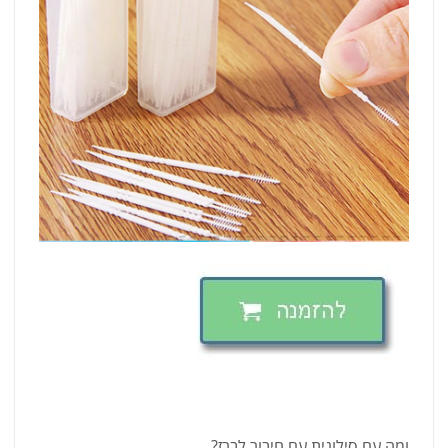
ומה עם סילונית עם חיבור לברז?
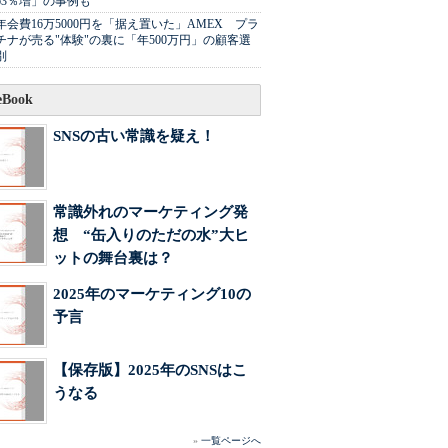
63％増」の事例も
年会費16万5000円を「据え置いた」AMEX プラ
チナが売る"体験"の裏に「年500万円」の顧客選
別
Book
SNSの古い常識を疑え！
常識外れのマーケティング発
想 “缶入りのただの水”大ヒ
ットの舞台裏は？
2025年のマーケティング10の
予言
【保存版】2025年のSNSはこ
うなる
»
一覧ページへ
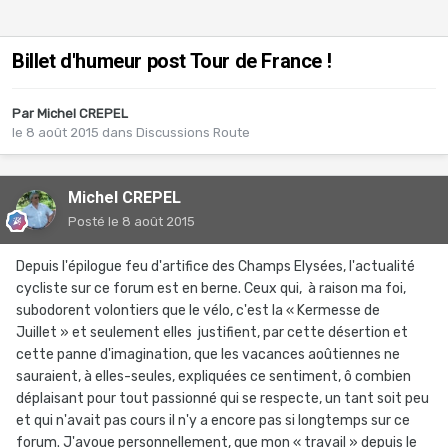
Billet d'humeur post Tour de France !
Par
Michel CREPEL
le 8 août 2015
dans
Discussions Route
Michel CREPEL
Posté
le 8 août 2015
Depuis l'épilogue feu d'artifice des Champs Elysées, l'actualité
cycliste sur ce forum est en berne. Ceux qui, à raison ma foi,
subodorent volontiers que le vélo, c'est la « Kermesse de
Juillet » et seulement elles justifient, par cette désertion et
cette panne d'imagination, que les vacances aoûtiennes ne
sauraient, à elles-seules, expliquées ce sentiment, ô combien
déplaisant pour tout passionné qui se respecte, un tant soit peu
et qui n'avait pas cours il n'y a encore pas si longtemps sur ce
forum. J'avoue personnellement, que mon « travail » depuis le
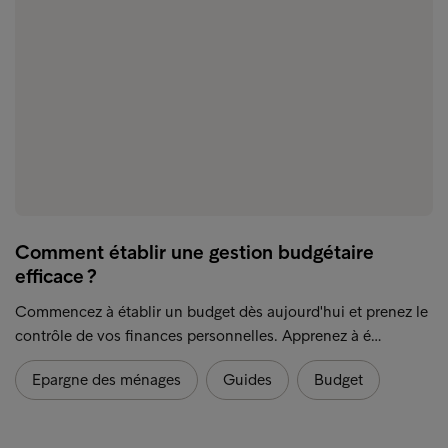
Comment établir une gestion budgétaire
efficace ?
Commencez à établir un budget dès aujourd'hui et prenez le
contrôle de vos finances personnelles. Apprenez à é…
Epargne des ménages
Guides
Budget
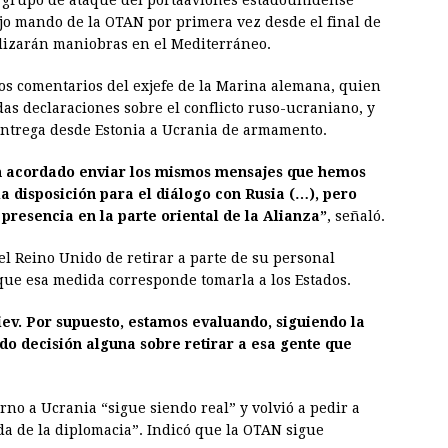
l grupo de ataque del portaaviones estadounidense
jo mando de la OTAN por primera vez desde el final de
ealizarán maniobras en el Mediterráneo.
los comentarios del exjefe de la Marina alemana, quien
das declaraciones sobre el conflicto ruso-ucraniano, y
 entrega desde Estonia a Ucrania de armamento.
n acordado enviar los mismos mensajes que hemos
a disposición para el diálogo con Rusia (…), pero
resencia en la parte oriental de la Alianza”
, señaló.
el Reino Unido de retirar a parte de su personal
 que esa medida corresponde tomarla a los Estados.
ev. Por supuesto, estamos evaluando, siguiendo la
do decisión alguna sobre retirar a esa gente que
rno a Ucrania “sigue siendo real” y volvió a pedir a
a de la diplomacia”. Indicó que la OTAN sigue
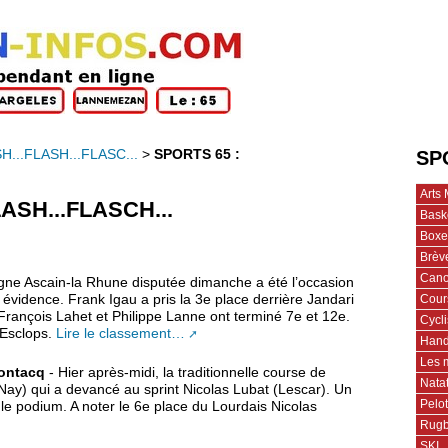
H...FLASH...FLASC...
>
SPORTS 65 :
SP
Arts 
ASH...FLASCH...
Bask
Boxe
Brèv
Cano
ne Ascain-la Rhune disputée dimanche a été l’occasion
Cour
évidence. Frank Igau a pris la 3e place derrière Jandari
rançois Lahet et Philippe Lanne ont terminé 7e et 12e.
Cycl
 Esclops.
Lire le classement…
Hand
Les 
Pontacq
- Hier après-midi, la traditionnelle course de
Nata
Nay) qui a devancé au sprint Nicolas Lubat (Lescar). Un
Pelo
e podium. A noter le 6e place du Lourdais Nicolas
Rug
SKI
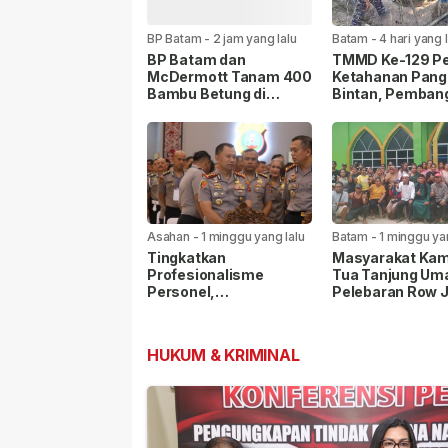
BP Batam
-
2 jam yang lalu
Batam
-
4 hari yang 
BP Batam dan
TMMD Ke-129 Pe
McDermott Tanam 400
Ketahanan Pang
Bambu Betung di
Bintan, Pemban
Bendungan Sei Nongsa
Sarana Capai 79
Persen
Asahan
-
1 minggu yang lalu
Batam
-
1 minggu ya
Tingkatkan
Masyarakat Ka
Profesionalisme
Tua Tanjung Uma
Personel,
Pelebaran Row 
Kapolrestabes Medan
35, Warga Linta
Ikuti Penyuluhan
Agama Kompak 
Hukum di Polda Sumut
Masjid Nur Ilahi
HUKUM & KRIMINAL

» **ACTION ITEM**:
Collect each line above holding the string "OTAN".

» **RESPONSE AREA**:
jo mando de la OTAN por primera vez desde el final de
a de la diplomacia”. Indicó que la OTAN sigue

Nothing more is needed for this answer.